Variable Control RS + PD P‐value
N 15 14
Age
Mean (years) 49.2 51.1 0.669
Range (years) 30‐70 36‐74
Gender
Female (%) 7 (47) 3 (21) 0.256
Male (%) 8 (53) 11 (79)
Ethnicity
Caucasian (%) 14 (93) 14 (100)
Black african (%) 1 (7) 0 (0)
Endoscopy procedure
Colonoscopy (%) 3 (20) 3 (21) 0.924
Flexible sigmoidoscopy (%) 12 (80) 11 (79)
BMI
Mean (kg/m2) 29.7 29.7 0.971
Range (kg/m2) 23.5‐37.0 23.5‐40.0
Smoking status
Never (%) 7 (46.6) 4 (28.6) 0.553
Former (%) 4 (26.7) 6 (42.8)
Current (%) 4 (26.7) 4 (28.6)

Mean age of participants in both groups was similar (49 and 51 years for Control and RS + PD, respectively), with the youngest participant being aged 30 and oldest aged 74. With the exception of one Control participant, all participants were Caucasian. In both groups, colonoscopy was the main endoscopy procedure at baseline. The participants were well‐matched for BMI (most were overweight or obese) and smoking behavior (73% and 71% were never or former smokers for Control and RS + PD groups, respectively). The observed similarity in participant characteristics is evidence of the success of the randomization process.

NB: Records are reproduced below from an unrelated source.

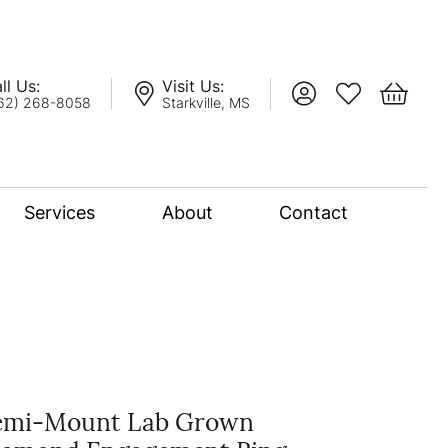
ll Us:
Visit Us:
Toggle My Account
Toggle My Wis
Toggle 
62) 268-8058
Starkville, MS
Services
About
Contact
lation
nce Bridal Collection
l Chain
emi-Mount Lab Grown
oro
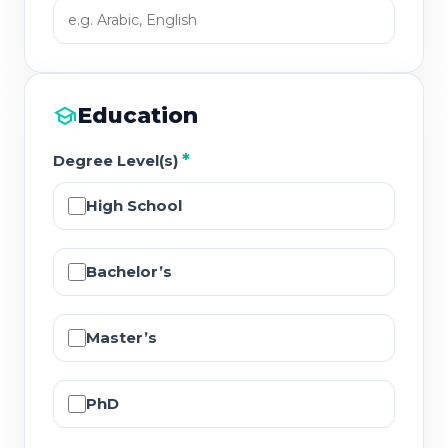
school
Education
*
Degree Level(s)
High School
Bachelor’s
Master’s
PhD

3.2. Human miRNome miScript miRNA PCR array

The expression of 1008 miRNAs was quantified in pooled post‐intervention samples from participants in the Control and from the RS + PD group using Qiagen's Human miRNome array. All of the array plates passed the quality control checks. A total of 217 miRNAs (Ct values ≥35), equating to 22% of the 1008 quantified miRNAs, were undetected in one or both of the Control and RS + PD samples. The proportions of miRNAs in each Ct value range were comparable for both the Control and Intervention samples (Fig. 2A).

Figure 2.

Figure 2

Whole miRNome PCR array (A) proportion of miRNAs with Ct values in different ranges, (B) correlation of data presented as fold‐change normalised relative to RNU‐6 and SNORD‐68 versus all six reference miRNAs, and miRNAs showing (C) ≥2‐fold up‐regulation and (D) ≥2‐fold down‐regulation in the RS + PD group compared with the Control group

A cut‐off value of twofold difference (up‐ or down‐regulated) in expression, relative to all six reference RNAs, for the miRNAs between the RS + PD group and the Control group was used as an index of potentially differentially‐expressed miRNAs. A total of 33 miRNAs were up‐regulated ≥2‐fold and 78 miRNAs were down‐regulated ≥2‐fold in the Intervention compared with Control sample (Additional File 2).

3.3. Normalization of PCR array data

Raw data were normalized relative to all six reference RNAs included on the array plates and to the two selected reference RNAs (RNU‐6 and SNORD68) used during the validation stage of the study. We checked that both normalization methods were comparable for all 111 miRNAs showing a fold‐change ≥ 2 (Fig. 2B). From the 1008 miRNAs for which there were probes on the array, 69 miRNAs showed ≥2‐fold difference in expression when normalized relative to only RNU‐6 and SNORD‐68 compared with 111 for normalization to all six reference RNAs. In all cases where the normalization methods resulted in different fold‐change results, fold‐changes were very small (between −1.13 and 1.12) and the difference in fold‐change between the two normalization methods did not exceed 0.14.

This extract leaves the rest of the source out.